Et si mon témoignage peut aider quelqu’un à avoir moins peur, à se sentir moins seul, ou simplement à garder lui aussi une porte ouverte vers la vie et vers tous les possibles, alors il aura déjà un sens.

18/08/2026

P’taah, mon enseignant spirituel ✨

Au-dessus de tout ce que l’on peut imaginer, de tout ce que les mots peuvent vraiment expliquer, P’taah est pour moi l’un des enseignants spirituels les plus importants de ma vie.

Je l’aime profondément.

À travers les transmissions de Jani King, P’taah est présenté comme un être de lumière lié aux Pléiades, venu accompagner l’humanité dans une immense transformation de conscience : quitter peu à peu la peur, la séparation et le jugement pour aller vers davantage d’amour, d’unité, de liberté intérieure et de conscience.

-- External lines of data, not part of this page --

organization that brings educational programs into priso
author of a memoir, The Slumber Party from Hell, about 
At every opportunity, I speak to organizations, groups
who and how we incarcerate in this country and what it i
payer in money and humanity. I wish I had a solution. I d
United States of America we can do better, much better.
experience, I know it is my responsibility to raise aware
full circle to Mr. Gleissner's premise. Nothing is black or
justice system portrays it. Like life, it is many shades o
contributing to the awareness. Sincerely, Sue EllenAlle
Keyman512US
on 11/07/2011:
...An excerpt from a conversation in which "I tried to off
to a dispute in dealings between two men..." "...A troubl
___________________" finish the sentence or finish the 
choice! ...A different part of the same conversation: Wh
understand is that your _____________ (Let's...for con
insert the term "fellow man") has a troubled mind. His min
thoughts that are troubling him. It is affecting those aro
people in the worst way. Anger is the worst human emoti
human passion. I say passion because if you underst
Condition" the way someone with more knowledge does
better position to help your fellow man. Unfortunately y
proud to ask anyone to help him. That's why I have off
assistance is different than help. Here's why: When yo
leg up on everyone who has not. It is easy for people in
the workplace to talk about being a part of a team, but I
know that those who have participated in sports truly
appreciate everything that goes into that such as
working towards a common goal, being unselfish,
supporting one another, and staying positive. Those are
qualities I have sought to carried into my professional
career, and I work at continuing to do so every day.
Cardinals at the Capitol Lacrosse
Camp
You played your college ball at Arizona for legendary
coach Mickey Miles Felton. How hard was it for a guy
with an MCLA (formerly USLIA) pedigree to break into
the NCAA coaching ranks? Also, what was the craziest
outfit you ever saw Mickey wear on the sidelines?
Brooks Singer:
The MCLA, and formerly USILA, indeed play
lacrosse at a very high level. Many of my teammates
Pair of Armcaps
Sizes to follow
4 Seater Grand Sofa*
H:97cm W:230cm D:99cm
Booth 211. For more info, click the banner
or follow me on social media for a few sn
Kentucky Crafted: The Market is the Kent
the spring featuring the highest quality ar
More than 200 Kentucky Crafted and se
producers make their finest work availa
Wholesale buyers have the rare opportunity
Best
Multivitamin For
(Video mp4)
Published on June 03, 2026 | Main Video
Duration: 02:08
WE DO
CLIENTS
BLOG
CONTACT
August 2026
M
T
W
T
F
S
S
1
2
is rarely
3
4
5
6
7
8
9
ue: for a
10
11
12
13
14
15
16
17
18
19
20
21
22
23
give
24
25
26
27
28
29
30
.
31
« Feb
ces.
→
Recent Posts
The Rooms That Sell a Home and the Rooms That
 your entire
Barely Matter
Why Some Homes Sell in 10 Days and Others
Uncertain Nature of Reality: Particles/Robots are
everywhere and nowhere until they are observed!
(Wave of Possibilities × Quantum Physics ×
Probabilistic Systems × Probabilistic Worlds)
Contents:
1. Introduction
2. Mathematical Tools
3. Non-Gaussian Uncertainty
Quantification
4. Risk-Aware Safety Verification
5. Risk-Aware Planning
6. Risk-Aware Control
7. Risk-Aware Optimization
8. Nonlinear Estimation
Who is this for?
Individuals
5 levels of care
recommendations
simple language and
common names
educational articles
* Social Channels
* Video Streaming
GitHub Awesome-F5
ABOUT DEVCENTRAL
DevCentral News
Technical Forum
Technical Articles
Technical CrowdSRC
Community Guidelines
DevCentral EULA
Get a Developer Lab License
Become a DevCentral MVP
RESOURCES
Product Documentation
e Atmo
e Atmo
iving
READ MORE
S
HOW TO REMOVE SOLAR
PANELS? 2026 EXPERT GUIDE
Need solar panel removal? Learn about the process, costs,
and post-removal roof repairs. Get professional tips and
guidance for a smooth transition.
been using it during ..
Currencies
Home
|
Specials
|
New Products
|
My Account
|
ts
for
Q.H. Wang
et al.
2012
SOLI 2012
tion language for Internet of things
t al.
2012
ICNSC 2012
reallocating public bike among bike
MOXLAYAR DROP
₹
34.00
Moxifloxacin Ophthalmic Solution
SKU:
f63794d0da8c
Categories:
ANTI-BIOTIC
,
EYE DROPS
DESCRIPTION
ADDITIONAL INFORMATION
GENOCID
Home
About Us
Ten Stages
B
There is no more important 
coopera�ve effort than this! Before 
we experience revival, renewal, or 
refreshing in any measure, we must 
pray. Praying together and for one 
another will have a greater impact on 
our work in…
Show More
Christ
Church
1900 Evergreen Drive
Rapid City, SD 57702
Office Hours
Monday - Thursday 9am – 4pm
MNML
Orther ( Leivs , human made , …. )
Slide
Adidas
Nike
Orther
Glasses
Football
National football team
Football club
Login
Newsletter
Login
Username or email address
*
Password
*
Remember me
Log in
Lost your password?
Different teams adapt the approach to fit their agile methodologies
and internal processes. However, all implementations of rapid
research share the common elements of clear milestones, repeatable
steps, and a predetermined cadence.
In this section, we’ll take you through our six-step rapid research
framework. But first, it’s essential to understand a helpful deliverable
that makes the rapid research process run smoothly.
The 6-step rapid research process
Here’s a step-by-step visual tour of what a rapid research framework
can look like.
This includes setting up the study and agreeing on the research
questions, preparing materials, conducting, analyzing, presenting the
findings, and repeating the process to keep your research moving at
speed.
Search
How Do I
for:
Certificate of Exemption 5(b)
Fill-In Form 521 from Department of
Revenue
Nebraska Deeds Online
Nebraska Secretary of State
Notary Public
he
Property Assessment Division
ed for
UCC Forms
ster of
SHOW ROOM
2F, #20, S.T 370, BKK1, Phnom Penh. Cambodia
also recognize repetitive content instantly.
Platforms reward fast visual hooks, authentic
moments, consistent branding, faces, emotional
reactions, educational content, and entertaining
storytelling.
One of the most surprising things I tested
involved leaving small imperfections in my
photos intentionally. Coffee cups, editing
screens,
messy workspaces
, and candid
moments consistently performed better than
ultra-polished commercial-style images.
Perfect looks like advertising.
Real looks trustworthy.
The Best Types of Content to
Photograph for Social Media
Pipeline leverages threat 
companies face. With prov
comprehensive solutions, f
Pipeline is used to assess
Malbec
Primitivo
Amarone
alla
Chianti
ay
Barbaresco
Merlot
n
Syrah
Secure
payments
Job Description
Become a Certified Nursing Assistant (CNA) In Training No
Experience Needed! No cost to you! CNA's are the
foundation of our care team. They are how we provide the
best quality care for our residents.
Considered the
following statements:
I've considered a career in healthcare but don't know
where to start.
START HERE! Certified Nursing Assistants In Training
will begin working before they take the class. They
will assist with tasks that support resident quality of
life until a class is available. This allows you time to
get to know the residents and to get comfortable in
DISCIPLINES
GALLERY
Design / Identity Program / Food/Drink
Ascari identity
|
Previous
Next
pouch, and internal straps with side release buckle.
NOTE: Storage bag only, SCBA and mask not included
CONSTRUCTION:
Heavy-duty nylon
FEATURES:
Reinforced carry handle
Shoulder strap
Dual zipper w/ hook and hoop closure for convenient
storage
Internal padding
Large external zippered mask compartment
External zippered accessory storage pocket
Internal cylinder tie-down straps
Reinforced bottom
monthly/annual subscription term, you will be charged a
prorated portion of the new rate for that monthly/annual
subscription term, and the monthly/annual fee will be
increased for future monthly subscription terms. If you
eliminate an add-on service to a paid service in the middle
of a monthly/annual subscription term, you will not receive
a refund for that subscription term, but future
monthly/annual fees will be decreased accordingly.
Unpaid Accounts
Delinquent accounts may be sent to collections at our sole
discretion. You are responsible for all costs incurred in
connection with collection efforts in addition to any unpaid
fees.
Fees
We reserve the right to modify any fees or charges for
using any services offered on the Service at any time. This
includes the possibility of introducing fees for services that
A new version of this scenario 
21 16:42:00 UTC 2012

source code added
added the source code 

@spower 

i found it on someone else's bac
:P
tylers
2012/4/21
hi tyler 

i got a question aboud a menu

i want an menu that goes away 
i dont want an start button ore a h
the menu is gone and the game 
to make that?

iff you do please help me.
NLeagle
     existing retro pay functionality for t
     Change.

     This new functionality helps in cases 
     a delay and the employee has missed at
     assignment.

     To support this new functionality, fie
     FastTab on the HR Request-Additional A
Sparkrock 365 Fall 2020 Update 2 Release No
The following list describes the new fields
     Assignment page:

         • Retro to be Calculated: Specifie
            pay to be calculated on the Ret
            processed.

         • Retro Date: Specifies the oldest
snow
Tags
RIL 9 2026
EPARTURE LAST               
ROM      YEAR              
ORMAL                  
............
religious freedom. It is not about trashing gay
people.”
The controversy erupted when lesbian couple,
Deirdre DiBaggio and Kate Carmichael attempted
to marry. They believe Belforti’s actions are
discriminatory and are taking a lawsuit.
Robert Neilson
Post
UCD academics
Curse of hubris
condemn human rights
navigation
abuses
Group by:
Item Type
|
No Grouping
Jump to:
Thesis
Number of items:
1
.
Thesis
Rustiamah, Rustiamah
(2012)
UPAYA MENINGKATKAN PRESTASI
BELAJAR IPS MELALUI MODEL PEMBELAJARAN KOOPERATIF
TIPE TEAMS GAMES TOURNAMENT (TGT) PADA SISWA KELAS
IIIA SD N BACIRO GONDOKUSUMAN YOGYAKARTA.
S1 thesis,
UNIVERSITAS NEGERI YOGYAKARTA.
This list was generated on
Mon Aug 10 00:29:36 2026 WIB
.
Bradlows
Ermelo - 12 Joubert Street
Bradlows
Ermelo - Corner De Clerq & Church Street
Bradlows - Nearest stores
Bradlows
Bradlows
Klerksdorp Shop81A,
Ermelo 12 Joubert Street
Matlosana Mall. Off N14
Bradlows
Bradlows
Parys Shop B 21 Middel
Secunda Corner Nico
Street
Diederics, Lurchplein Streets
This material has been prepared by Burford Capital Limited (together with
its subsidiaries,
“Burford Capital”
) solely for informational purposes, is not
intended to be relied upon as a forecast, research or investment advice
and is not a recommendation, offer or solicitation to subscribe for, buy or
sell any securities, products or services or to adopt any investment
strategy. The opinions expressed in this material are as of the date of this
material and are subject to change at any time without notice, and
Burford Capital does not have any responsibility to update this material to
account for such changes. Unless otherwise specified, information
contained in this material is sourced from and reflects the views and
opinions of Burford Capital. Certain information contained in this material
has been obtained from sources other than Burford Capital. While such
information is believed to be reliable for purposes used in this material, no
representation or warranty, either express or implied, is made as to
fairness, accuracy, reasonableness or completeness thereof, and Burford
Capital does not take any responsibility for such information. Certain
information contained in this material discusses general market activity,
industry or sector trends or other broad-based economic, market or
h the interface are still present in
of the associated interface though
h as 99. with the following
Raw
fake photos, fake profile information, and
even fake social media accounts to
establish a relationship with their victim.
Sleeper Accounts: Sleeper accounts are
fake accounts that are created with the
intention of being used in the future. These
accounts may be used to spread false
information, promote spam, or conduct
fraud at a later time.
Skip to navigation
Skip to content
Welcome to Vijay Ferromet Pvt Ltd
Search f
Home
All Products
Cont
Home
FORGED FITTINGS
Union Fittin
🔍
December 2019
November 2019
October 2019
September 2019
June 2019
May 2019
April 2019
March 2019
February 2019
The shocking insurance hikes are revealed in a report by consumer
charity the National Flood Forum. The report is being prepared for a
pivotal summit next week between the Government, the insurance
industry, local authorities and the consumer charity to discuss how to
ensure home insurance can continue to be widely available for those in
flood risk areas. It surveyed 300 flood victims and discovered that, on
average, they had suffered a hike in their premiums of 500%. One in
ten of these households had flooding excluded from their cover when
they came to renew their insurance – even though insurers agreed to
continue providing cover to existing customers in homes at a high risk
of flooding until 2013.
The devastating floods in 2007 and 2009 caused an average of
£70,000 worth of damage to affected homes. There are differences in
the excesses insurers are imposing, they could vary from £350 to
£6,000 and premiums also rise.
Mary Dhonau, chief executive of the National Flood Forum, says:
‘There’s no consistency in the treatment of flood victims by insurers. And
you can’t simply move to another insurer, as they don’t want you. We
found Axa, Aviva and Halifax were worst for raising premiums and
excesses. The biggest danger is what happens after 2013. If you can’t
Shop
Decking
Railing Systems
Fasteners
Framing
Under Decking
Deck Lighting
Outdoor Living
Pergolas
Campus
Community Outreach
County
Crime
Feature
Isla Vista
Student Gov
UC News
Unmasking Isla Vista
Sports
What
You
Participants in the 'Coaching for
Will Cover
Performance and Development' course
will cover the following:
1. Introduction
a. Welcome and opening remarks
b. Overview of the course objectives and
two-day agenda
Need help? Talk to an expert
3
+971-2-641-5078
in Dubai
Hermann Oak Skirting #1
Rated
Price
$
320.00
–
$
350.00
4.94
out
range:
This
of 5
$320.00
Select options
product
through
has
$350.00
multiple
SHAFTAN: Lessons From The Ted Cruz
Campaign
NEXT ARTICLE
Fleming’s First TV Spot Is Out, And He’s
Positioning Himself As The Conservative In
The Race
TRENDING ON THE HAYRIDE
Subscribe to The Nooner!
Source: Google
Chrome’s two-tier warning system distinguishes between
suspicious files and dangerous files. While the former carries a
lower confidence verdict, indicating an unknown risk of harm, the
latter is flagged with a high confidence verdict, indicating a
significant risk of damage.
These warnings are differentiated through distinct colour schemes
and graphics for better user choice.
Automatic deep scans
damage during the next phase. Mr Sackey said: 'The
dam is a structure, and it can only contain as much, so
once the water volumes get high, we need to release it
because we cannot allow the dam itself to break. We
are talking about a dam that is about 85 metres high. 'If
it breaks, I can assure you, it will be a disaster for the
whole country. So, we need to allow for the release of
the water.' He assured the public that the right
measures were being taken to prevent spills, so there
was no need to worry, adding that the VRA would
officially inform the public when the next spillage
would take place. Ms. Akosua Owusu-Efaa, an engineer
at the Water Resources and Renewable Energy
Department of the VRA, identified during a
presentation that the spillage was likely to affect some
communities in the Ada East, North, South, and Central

Ses messages m’accompagnent depuis longtemps. Ils ont nourri ma manière de voir la vie, les émotions, la peur, l’amour, la responsabilité que nous avons dans notre propre création… et cette idée essentielle que nous sommes infiniment plus vastes que ce que nous croyons être.

P’taah a également profondément inspiré Robert Betz, auprès de qui j’ai été formée en Allemagne comme thérapeute de Transformation. C’est donc une présence qui traverse aussi une part importante de mon propre chemin et de ce que je transmets aujourd’hui.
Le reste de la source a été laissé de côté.